We found out during pregnancy at the 24 week scan that we were expecting a girl and that her bowel looked a bit more noticable than normal. We started a regular series of scans, blood tests and had many ups and downs along the way trying to determine what might be causing it.

Naomi entered the world looking totally perfect - even the pediatrician said if the problem hadn't been spotted on the scan he wouldn't have known anything was wrong.

She was operated on when she was one day old to determine what was causing the bowel to be dilated - it turned out that she had a very large bit missing

For anyone with a school biology book she had 30cm of jejunum (instead of 150cm+) which is now attached straight to the ascending colon - all of the bits in between such as ileum, ileocecal valve, appendix etc were not there at all. After speaking to the surgeon about possible causes he thinks the most likely situation is that when a foetus is developing the bowel starts to form outside of the stomach and then ends up inside when the umbilical cord is formed. He thinks in her case the missing bits were left outside longer than normal and then the circulation was cut off and those bits stopped developing.

As she was unable to feed normally she had a intravenous feeding tube placed via a vein into her heart so that she could be given an intravenous nutrition called TPN. This enables babies like Naomi to grow normally but it can also put strain on the organs such as the liver and in some children it may lead to liver failure.

During her first three months of life very small amounts of milk were introduced on several occasions but she was only able to tolerate 2mls per hour.

We decided in conjunction with her surgeons that she would be suitable for them to attempt an operation to lengthen her bowel by cutting it in half lengthways and rejoining it into two narrower tubes end to end. This operation (called a Bianchi) was performed on January 6th 2004 and since then she has been able to tolerate significantly more milk. On two occasions in the 6 weeks following the op the volume was increased to the full amount for a baby of her age but both times she started to lose weight and had diarrhea so she had to go back to less milk and more IV nutrition.
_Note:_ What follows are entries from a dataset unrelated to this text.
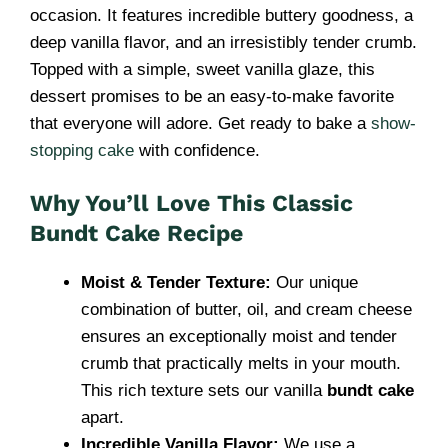
occasion. It features incredible buttery goodness, a
deep vanilla flavor, and an irresistibly tender crumb.
Topped with a simple, sweet vanilla glaze, this
dessert promises to be an easy-to-make favorite
that everyone will adore. Get ready to bake a
show-
stopping cake
with confidence.
Why You’ll Love This Classic
Bundt Cake Recipe
Moist & Tender Texture:
Our unique
combination of butter, oil, and cream cheese
ensures an exceptionally moist and tender
crumb that practically melts in your mouth.
This rich texture sets our vanilla
bundt cake
apart.
Incredible Vanilla Flavor:
We use a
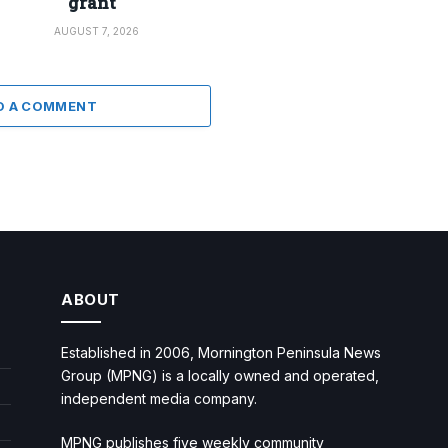
grant
AUGUST 7, 2026
D A COMMENT
ABOUT
Established in 2006, Mornington Peninsula News
Group (MPNG) is a locally owned and operated,
independent media company.
MPNG publishes five weekly community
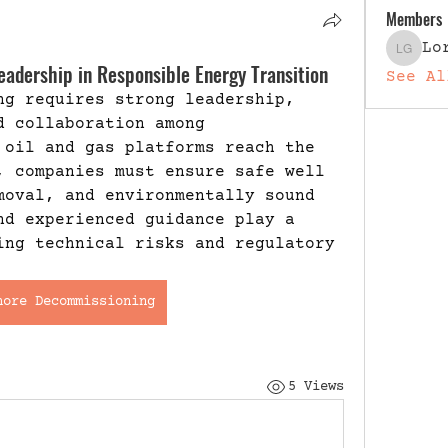
Members
Lo
Lori G
adership in Responsible Energy Transition
See Al
ng requires strong leadership, 
 collaboration among 
 oil and gas platforms reach the 
, companies must ensure safe well 
moval, and environmentally sound 
nd experienced guidance play a 
ing technical risks and regulatory 
hore Decommissioning
5 Views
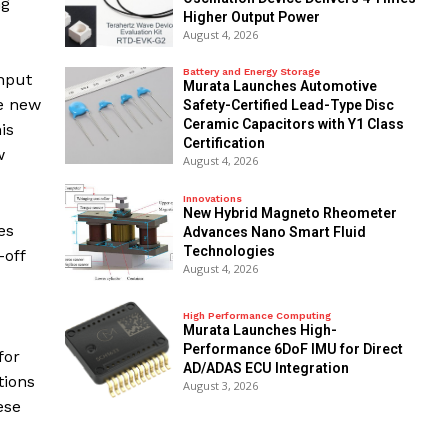
ng
Higher Output Power
August 4, 2026
Battery and Energy Storage
nput
Murata Launches Automotive
e new
Safety-Certified Lead-Type Disc
Ceramic Capacitors with Y1 Class
is
Certification
w
August 4, 2026
Innovations
New Hybrid Magneto Rheometer
es
Advances Nano Smart Fluid
Technologies
-off
August 4, 2026
High Performance Computing
Murata Launches High-
Performance 6DoF IMU for Direct
for
AD/ADAS ECU Integration
tions
August 3, 2026
ese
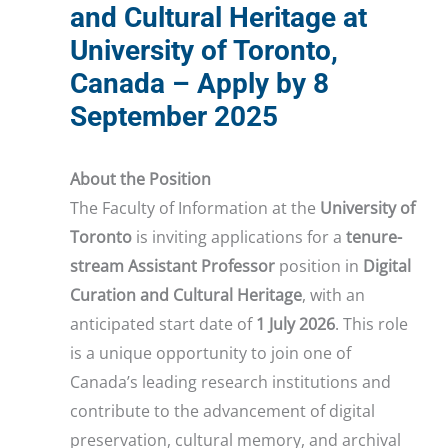
and Cultural Heritage at
University of Toronto,
Canada – Apply by 8
September 2025
About the Position
The Faculty of Information at the
University of
Toronto
is inviting applications for a
tenure-
stream Assistant Professor
position in
Digital
Curation and Cultural Heritage
, with an
anticipated start date of
1 July 2026
. This role
is a unique opportunity to join one of
Canada’s leading research institutions and
contribute to the advancement of digital
preservation, cultural memory, and archival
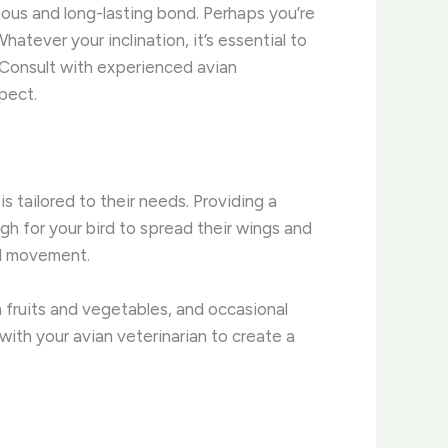
ious and long-lasting bond. ​Perhaps you’re
hatever your inclination, it’s essential to
 Consult with experienced avian
pect.
 tailored to their needs. Providing a
h for your bird to spread their wings and
nd movement.
sh fruits and vegetables, and occasional
 with your avian veterinarian to create a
6 months on from the operation Naomi was tolerating huge volumes of milk (65mls/hour) compares with the few mls she could have before her Bianchi. She finally stopped TPN in July 2004.

Naomi's liver tests didn't improve as much as hoped when the TPN stopped so she was transferred to Kings for assessment for liver transplant. She was added to the list in September and then transferred to a hospital only 4 miles away from home.
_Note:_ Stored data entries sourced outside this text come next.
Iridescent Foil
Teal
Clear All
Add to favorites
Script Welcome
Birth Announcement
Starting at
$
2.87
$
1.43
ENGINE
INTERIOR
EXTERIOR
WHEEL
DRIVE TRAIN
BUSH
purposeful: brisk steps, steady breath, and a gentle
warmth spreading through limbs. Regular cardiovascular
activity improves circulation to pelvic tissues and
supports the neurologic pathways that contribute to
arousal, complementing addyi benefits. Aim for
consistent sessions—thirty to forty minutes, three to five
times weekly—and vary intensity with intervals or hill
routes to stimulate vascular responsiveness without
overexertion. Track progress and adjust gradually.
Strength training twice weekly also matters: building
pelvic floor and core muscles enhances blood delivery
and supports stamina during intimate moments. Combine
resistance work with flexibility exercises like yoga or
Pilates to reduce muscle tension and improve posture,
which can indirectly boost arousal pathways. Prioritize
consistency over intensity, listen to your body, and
This meant she was able to come home for visits for the first time - initially just for the day but by November we were having her at home at the weekend. Repeated infection meant her broviac line had to be removed but she's coping very well without it and her liver started to improve again.

One week before Christmas 2004 Naomi finally came home to live after 14 months in hospital!

Her liver function was still showing real signs of improvement and in January 2005 it dropped below the magic 100 and she was suspended on the transplant list.

2005 has been a fantastic year so far for Naomi - she has gone from strength to strength and finally found her appetitie for real food and started putting on weight (rapidly!!). Her liver has now improved so much that she has been removed from the liver transplant list!!